Achacha is the name given to the Achachairú which is a highly prized fruit cultivated in small orchards in the Bolivian part of the Amazon Basin in South America, and now grown in Australia. Achachairú means “honey kiss” in an indigenous Guaraní language.
The Achacha is from the same family and is similar in taste to the mangosteen (garcinia magostana). It is egg-shaped, up to 6cm long by 4cm in diameter. It takes on a reddish-orange shade when mature. There is usually one significant coffee-coloured seed, but larger fruit may have more than one seed.

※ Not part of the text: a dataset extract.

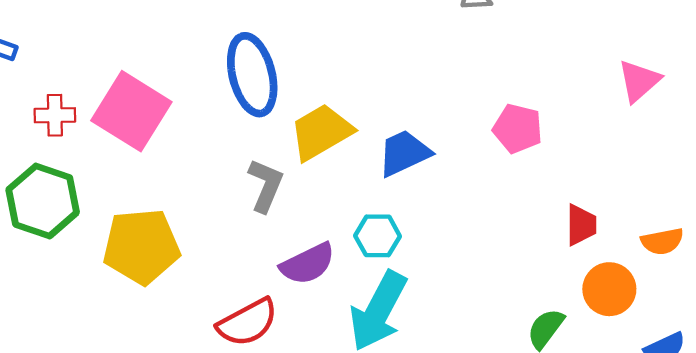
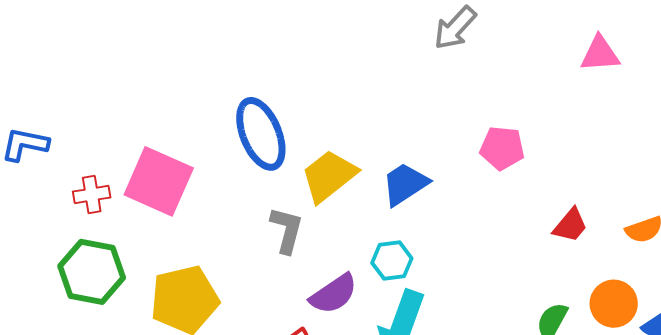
pink triangle: (639, 81) -> (600, 54), moved, turned 45
red trapezoid: (581, 225) -> (570, 225), turned 48
orange circle: (609, 289) -> (614, 304), moved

It may have small bumps and marks on its skin but this does not affect its quality.
The fruit has a wonderful balance between sweet and tart, with a delicate sorbet finish.
To open pinch with your thumbnail or knife around skin, then squeeze and pop open the fruit. The seed is not normally eaten, but it, and the skin, can be made into a refreshing drink.
Achachas are a rich source of essential nutrients like potassium and vitamin C, but they’re also one of the highest fruit sources of folate. Achachas are also lighter in sugar than many other fruits while still having a subtle sweet taste.
Achacha fruit does not ripen further once harvested (i.e. once picked from the tree). They will keep for weeks without refrigeration, especially when stored at their ideal temperature of between 13-15ºC. For best results, avoid refrigeration for extended periods of time and store in the coolest part of your house.
They can also be frozen in their skins for a long period. Take Achacha from freezer, run under cold tap, run knife around skin both ways. After removal of skin, remove the white fleshy part. It is easy to remove pulp from frozen fruit. This pulp can then be used for sorbet and ice-cream. For salads use only fresh fruit.